» **Requirement**
For each record below, retype the text exactly and omit any image.

═══ Extracted entries ═══

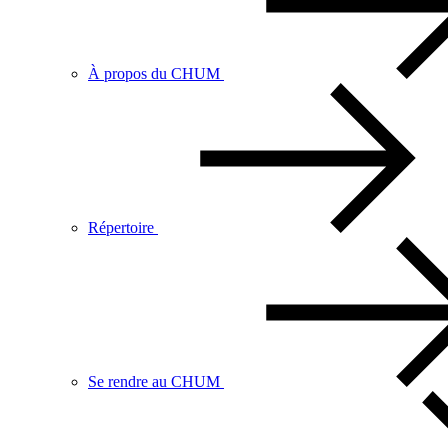
À propos du CHUM
Répertoire
Se rendre au CHUM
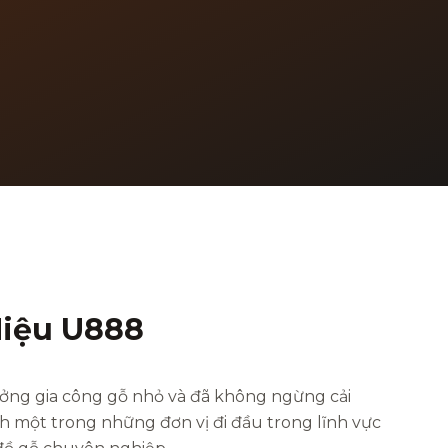
iệu U888
ởng gia công gỗ nhỏ và đã không ngừng cải
nh một trong những đơn vị đi đầu trong lĩnh vực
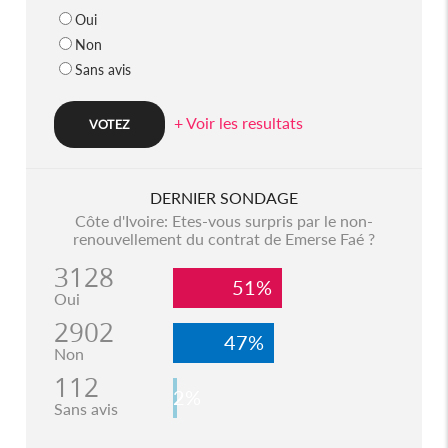
Oui
Non
Sans avis
+ Voir les resultats
DERNIER SONDAGE
Côte d'Ivoire: Etes-vous surpris par le non-
renouvellement du contrat de Emerse Faé ?
3128
51%
Oui
2902
47%
Non
112
2%
Sans avis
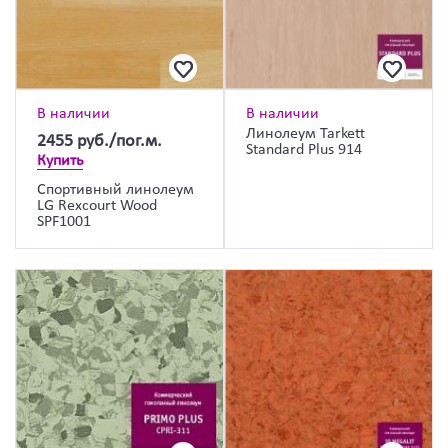
В наличии
В наличии
Линолеум Tarkett
2455
руб./пог.м.
Standard Plus 914
Купить
Спортивный линолеум
LG Rexcourt Wood
SPF1001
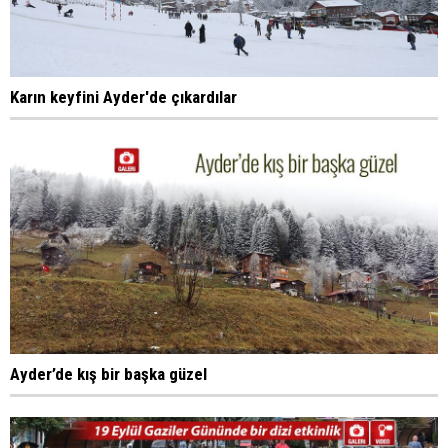
Karın keyfini Ayder'de çıkardılar
Ayder’de kış bir başka güzel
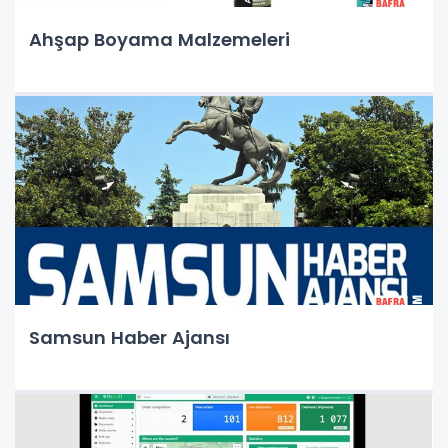
Ahşap Boyama Malzemeleri
Samsun Haber Ajansı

═══

» **Solution to this problem**
À propos du CHUM
Répertoire
Se rendre au CHUM
iệu U888
ởng gia công gỗ nhỏ và đã không ngừng cải
nh một trong những đơn vị đi đầu trong lĩnh vực
Oui
Non
Sans avis
+ Voir les resultats
DERNIER SONDAGE
Côte d'Ivoire: Etes-vous surpris par le non-
renouvellement du contrat de Emerse Faé ?
3128
51%
Oui
2902
47%
Non
112
2%
Sans avis
В наличии
В наличии
Линолеум Tarkett
2455
руб./пог.м.
Standard Plus 914
Купить
Спортивный линолеум
LG Rexcourt Wood
SPF1001
Karın keyfini Ayder'de çıkardılar
Ayder’de kış bir başka güzel
Ahşap Boyama Malzemeleri
Samsun Haber Ajansı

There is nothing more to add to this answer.